In agreement with the data obtained in the glycemic and insulin curves, the feeling of hunger reported by the individuals during the 180 min of the test was lower in the group that consumed the JPF bread; however, no statistically significant difference was observed between the groups. Likewise, the desire to eat other foods was also lower in the JPF bread group, especially after 60 min (no statistically significant difference was observed between the groups, Figure S1).

Although no statistically significant difference was observed between the experimental groups regarding the sensation of satiety and fullness after 60 min, the reports from the JPF group seemed to be greater than those from the control group. We highlight that the VAS is a subjective assessment; psychological, environmental, and product preference factors can interfere with the individual’s perception, and the number of test participants was small. In any case, the results observed here corroborate previous data and reinforce that the consumption of bread containing JPF can contribute to the health of its consumers as a nutritious and functional option.

4. Conclusions

The long-fermentation process in bakery products substantially improves the nutritional quality of the bread. It also favors changes in the bioaccessibility and bioavailability of nutrients in the food matrix. Furthermore, including JPF in the bread formulation provided a longer shelf life.
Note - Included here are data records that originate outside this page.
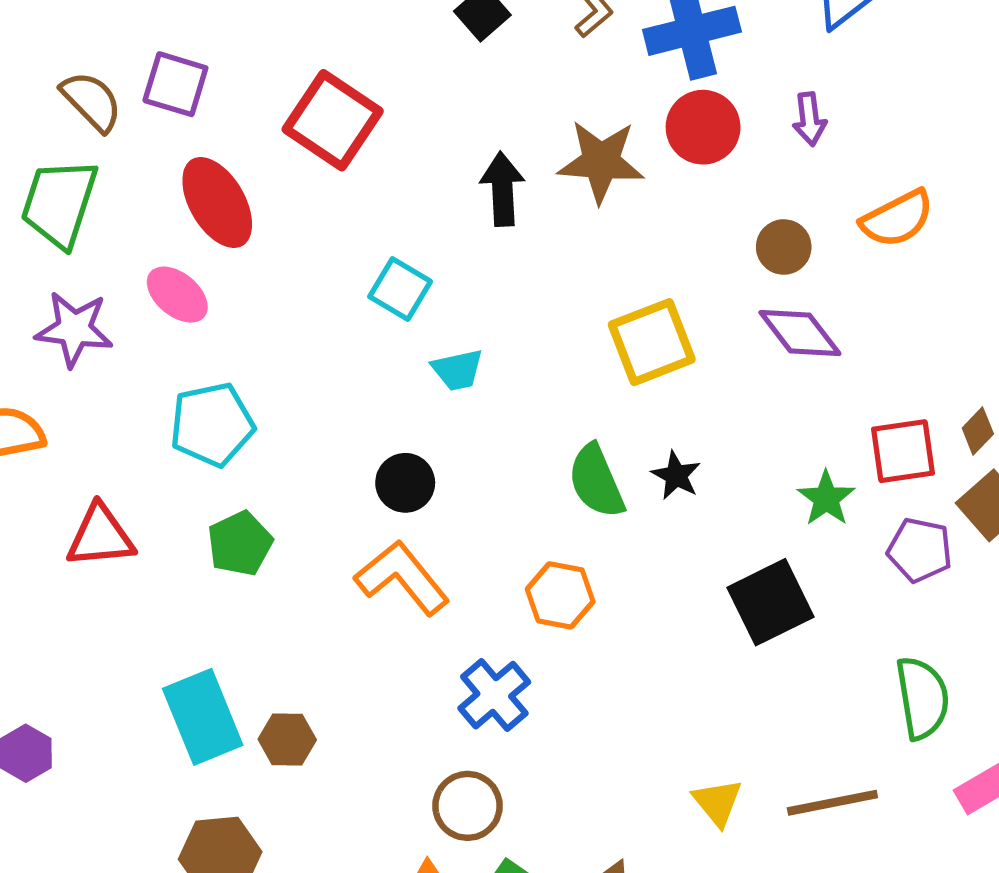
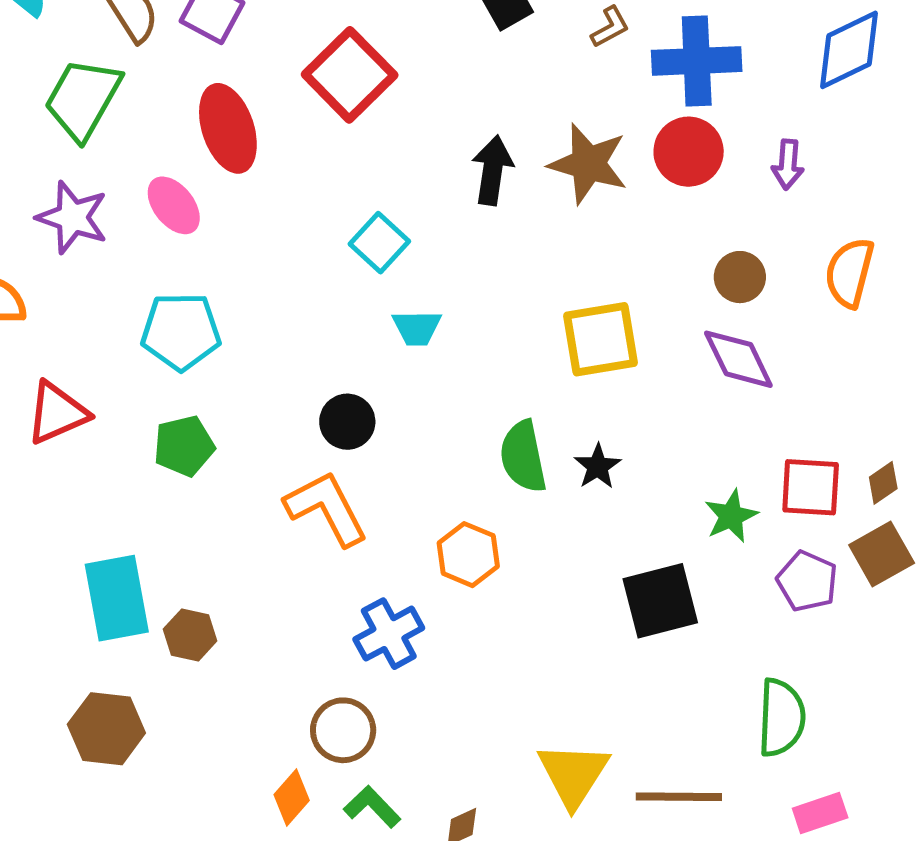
orange semicircle: (897, 219) -> (850, 273), turned 120
red triangle: (100, 536) -> (57, 413), turned -30
yellow triangle: (717, 802) -> (573, 774), size x1.5

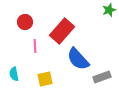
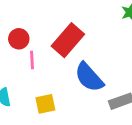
red circle: (25, 22) -> (19, 39), moved

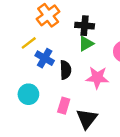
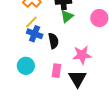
yellow line: (29, 43) -> (31, 22), moved
pink star: (97, 78) -> (82, 55), moved

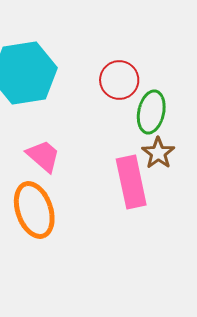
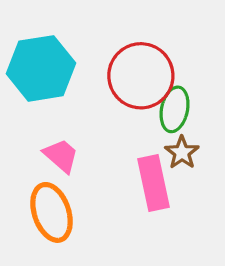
red circle: (119, 80) -> (141, 76), size x1.6

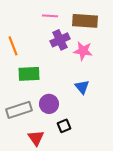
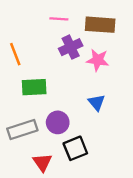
black square: (64, 126) -> (75, 148), size x1.5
Bread produced using the sourdough method has a lower glycemic response. Adding JPF promoted an even greater decrease in the glycemic response, reducing the postprandial glucose peak and promoting the maintenance of glycemia for a more extended period. An improvement in insulin response was also observed, suggesting that consuming bread containing JPF could be an alternative for individuals needing to control blood glucose and adopt a more restrictive diet.